Además, solo basta un poco de leña para que estas cocinas y hornos puedan funcionar y cocinarse prácticamente toda clase de alimentos. La leña se puede obtener de las podas de árboles de los restos de carpinterías, o bien plantando árboles.
MODELOS SOLARES
Existen los modelos solares y aquellos que utilizan la leña como fuente de energía. Entre los modelos solares existen: cocinas, calefones para agua caliente, y secaderos para hierbas medicinales y frutas. Todos ellos utilizan un sistema rápido y limpio de calentamiento. Por ejemplo, se puede desecar zanahoria, locote, mandioca, batata, tomate, naranja y banana, que quedan como "caramelo". Lo mismo para carne (cecina) y mondongo, que se conservan por bastante tiempo. Existe también una cocina solar estándar con un panel hecho de espejos, que alcanza hasta 300 ºC de temperatura, que refleja los rayos solares en el centro de la parrilla, donde se coloca una olla negra para absorber mejor el calor. Se orienta hacia el sol cada 20 a 25 minutos. En caso de no usarse, el panel se puede girar hacia abajo para una mejor protección. No contamina el ambiente ni ensucia la olla. También existe un colector solar para agua caliente con entrada y salida de agua, que llega hasta un tanque de acero inoxidable, a unos 70 ºC. El agua caliente que se obtiene está desinfectada; es potable y sirve para cocinar, siendo apta para consumo.
Aparte, se puede conectar al lavarropas, lavatorios o canillas de agua y duchas para baño.
MODELOS A LEÑA
En cuanto a los modelos a leña, restos de poda o de carpinterías, se encuentran los fogones y hornos pequeños. Además, el horno tres en uno, que combina un fogón, más un horno y un recipiente para agua caliente. El modelo es de uso familiar y para pequeñas empresas, porque los alimentos se pueden cocinar de cualquier forma y no solamente sobre fuego. Entonces, se pueden cocinar dos a tres productos a la vez. Se trata de equipos que producen poco humo y cocinan los alimentos en poco tiempo (no más de una hora). En esta línea, también existe una cocinita que funciona a leña, que, en vez de calentar una plancha como la eléctrica, cuenta con una placa a modo de caja cerrada de metal, dentro de la cual se puede cocinar. Una es como una olla para cocinar guisos y caldos; otra es como parrilla para cocinar carne, pollo, pescado. Otro modelo es el de un hornito solar de madera. Es una caja pintada de negro en su interior, con espejos en uno de los lados. Es una caja térmica con un vidrio inclinado para favorecer la absorción de los rayos del sol. Puede alcanzar una temperatura de hasta 160 ºC. En su interior, puede colocarse una botella de color violáceo con agua para calentar. El agua queda así desinfectada y es apta para el consumo. En todos estos modelos, el principio de funcionamiento es el mismo: poca leña como fuente de energía.
DIFUSIÓN
La tecnología que emplea energías sustitutivas a partir del sol y de pequeñas porciones de leña es accesible a los hogares y pequeñas empresas urbanas y rurales.

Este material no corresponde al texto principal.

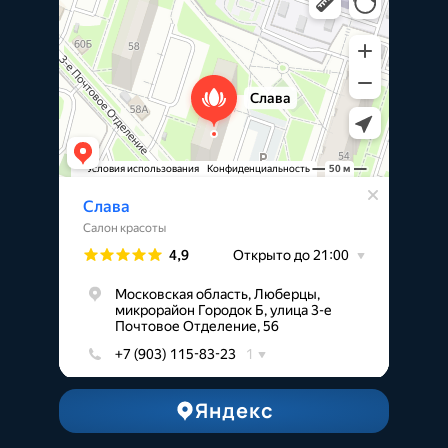
Яндекс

Particularmente, es útil para aquellos que no tienen acceso a la energía convencional, sea eléctrica o gas. No obstante, hacen falta una mayor difusión a nivel país y un mayor apoyo de las instancias oficiales, sean gobernaciones, municipalidades y otras, que apoyen los emprendimientos que busquen formar a los pequeños productores y otros en el uso de una tecnología limpia, no contaminante, económica por su costo de uso y que, sobre todo, cuida el ambiente.
(*) Técnico de Cedesol Ingeniería.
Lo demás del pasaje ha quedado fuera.